Loin d'envisager de lâcher du lest, le locataire de Matignon lance "je reste droit dans mes bottes", après des jours de mobilisation qui ont rassemblé jusqu'à 2 millions de manifestants. Avant de devoir finalement lâcher son projet de loi sous la pression présidentielle.

"Pour la plupart d'entre nous, ce n'est pas notre histoire politique ou notre génération mais on pense tous à Alain Juppé en 1995 et à son côté 'insensible' bien sûr", lâche un conseiller ministériel. "On doit éviter ça à tout prix."

De quoi pousser Emmanuel Macron à demander sa majorité "de l'humilité". Le message laisse cependant dubitatif Alain Madelin, ancien ministre de l'Économie d'Alain Juppé.

"Élisabeth Borne est très rigide, pas bonne communicante", analyse-t-il.

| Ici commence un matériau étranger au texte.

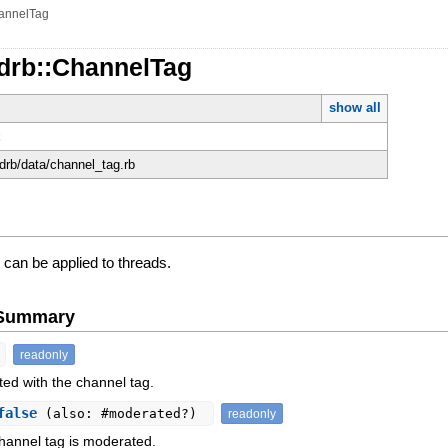
annelTag
rdrb::ChannelTag
show all
t
rdrb/data/channel_tag.rb
 can be applied to threads.
e Summary
readonly
ed with the channel tag.
false
(also: #moderated?)
readonly
hannel tag is moderated.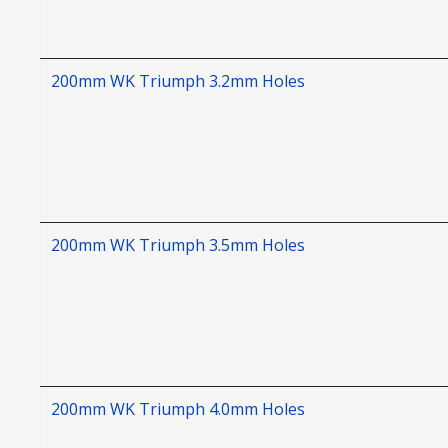
200mm WK Triumph 3.2mm Holes
200mm WK Triumph 3.5mm Holes
200mm WK Triumph 4.0mm Holes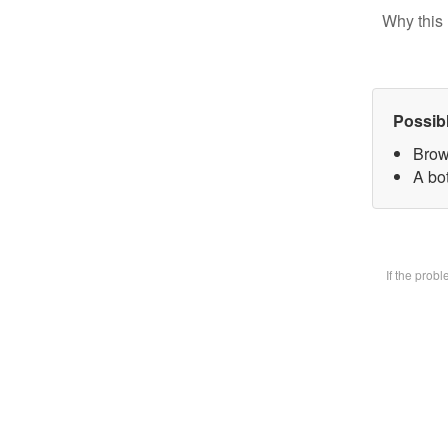
Why this 
Possib
Brow
A bot
If the prob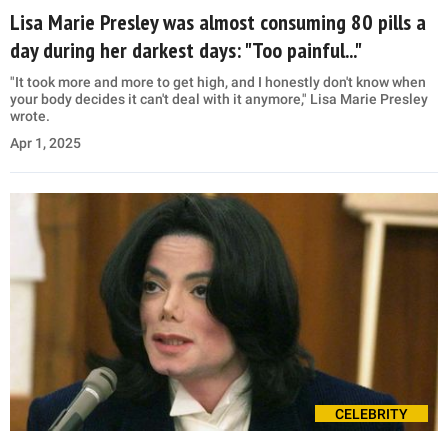
Lisa Marie Presley was almost consuming 80 pills a
day during her darkest days: "Too painful..."
"It took more and more to get high, and I honestly don't know when
your body decides it can't deal with it anymore," Lisa Marie Presley
wrote.
Apr 1, 2025
CELEBRITY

"On n'est pas à l'abri d'une mauvaise séquence qui peut mettre le feu aux poudres dans le cadre d'un mouvement très puissant", avance celui qui avait farouchement défendu la retraites à points prônée par Emmanuel Macron lors de son premier quinquennat.

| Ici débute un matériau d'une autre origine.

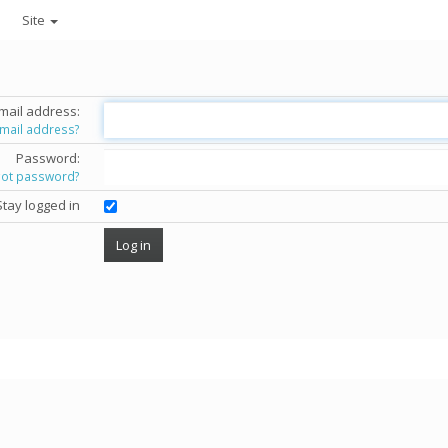
Site
mail address:
email address?
Password:
got password?
Stay logged in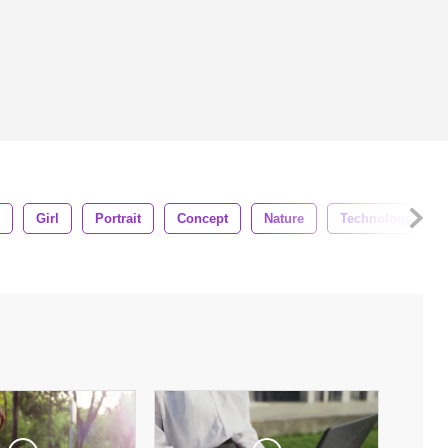
Girl
Portrait
Concept
Nature
Technology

L'épisode de 1995 avait d'ailleurs traumatisé la droite de l'époque. En 2003, à quelques jours d'une mobilisation contre la réforme des retraites qui vise à allonger la durée des cotisations de 40 à 41 ans, Jean-Pierre Raffarin fait passer son message. "Le Parlement doit décider, la rue doit défiler, mais ce n'est pas la rue qui gouverne", assure alors le Premier ministre, qui ne recule pas malgré des grèves relativement importantes.

Le spectre du CPE

Trois ans plus tard, l'Élysée lâchait pourtant en rase campagne le Contrat première embauche (CPE) pourtant adopté à l'Assemblée nationale, après des semaines de mobilisation de la jeunesse. Avec un contexte qui peut donner quelques angoisses à Élisabeth Borne: celle d'une majorité très divisée et des syndicats étudiants très mobilisateurs.

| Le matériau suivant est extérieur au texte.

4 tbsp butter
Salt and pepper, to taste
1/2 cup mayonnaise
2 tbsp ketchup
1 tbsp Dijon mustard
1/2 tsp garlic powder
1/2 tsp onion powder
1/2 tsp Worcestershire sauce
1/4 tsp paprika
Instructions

"À l'époque, il y avait une contradiction interne très forte entre Nicolas Sarkozy et Dominique de Villepin", rappelle Danielle Tartakowsky, historienne spécialiste des mouvements sociaux. "Ça a fortement contribué à cette issue qu’à été le retrait du texte."

Si pour l'instant, la majorité présidentielle tient - malgré les propos de l'ancienne ministre Barbara Pompili ou de l'élu de l'Hérault Patrick Vignal, qui envisagent de voter contre la réforme -, une brèche dans l'unité macroniste pourrait offrir un boulevard aux syndicats.

"Ce n'est pas pour rien qu'on reserre les rangs et qu'on explique que ce n'est plus le moment pour les états d'âme", grince un conseiller ministériel.

Autre angoisse de la macronie, pour l'instant relativisée dans les rangs de l'exécutif: celle de la mobilisation des syndicats étudiants qui peuvent bloquer lycées, universités.

"Ce n'est pas facile de faire descendre les jeunes dans la rue, mais quand ils y sont, c'est difficile de les faire rentrer à la maison", résume Raymond Soubie.

"Vous n'avez pas la question du salaire en moins comme pour les salariés", poursuit l'ancien conseiller de Nicolas Sarkozy.

"Une manif qui pète..."

Dernière inconnue qui peut changer la donne: celle d'éventuelles échauffourées, qui pourraient faire basculer l'opinion. "Une manif qui pète à la fin avec des black blocs, des vitrines cassées, des policiers blessés... Ça ne pousse pas vraiment à soutenir les grévistes", assure un député Renaissance.

Avec en guise d'exemple la loi Travail. Malgré une mobilisation d'ampleur pendant des semaines, le gouvernement avait défendu en 2016 le texte jusqu'à son adoption par 49.3. "On a senti une vraie bascule dans l'opinion après que des policiers aient été blessés dans l’incendie d’une voiture des forces de l'ordre", décrypte un ancien secrétaire d'État de l'époque.

"Là, François Hollande a pu se dire que c'était plié et qu'il avait gagné", poursuit cet ancien membre du gouvernement.

À l'heure actuelle cependant, 56% des Français approuvent la mobilisation contre la réforme, selon notre dernier sondage Elabe pour BFMTV publié ce mercredi. Et 55% disent même comprendre "que les grévistes bloquent le pays" pour tenter de faire plier le gouvernement.